▶ [PROBLEM STATEMENT] Of the records below, reproduce only the span that opens with the line containing "Hızlı Kargo" and closes with the last line.

▶ [TASK MATERIAL]
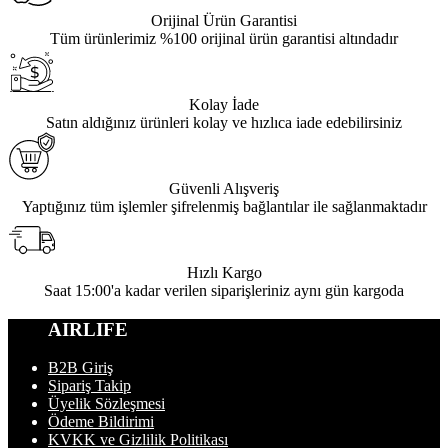
Orijinal Ürün Garantisi
Tüm ürünlerimiz %100 orijinal ürün garantisi altındadır
Kolay İade
Satın aldığınız ürünleri kolay ve hızlıca iade edebilirsiniz
Güvenli Alışveriş
Yaptığınız tüm işlemler şifrelenmiş bağlantılar ile sağlanmaktadır
Hızlı Kargo
Saat 15:00'a kadar verilen siparişleriniz aynı gün kargoda
AIRLIFE
B2B Giriş
Sipariş Takip
Üyelik Sözleşmesi
Ödeme Bildirimi
KVKK ve Gizlilik Politikası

▶ [SOLUTION]
Hızlı Kargo
Saat 15:00'a kadar verilen siparişleriniz aynı gün kargoda
AIRLIFE
B2B Giriş
Sipariş Takip
Üyelik Sözleşmesi
Ödeme Bildirimi
KVKK ve Gizlilik Politikası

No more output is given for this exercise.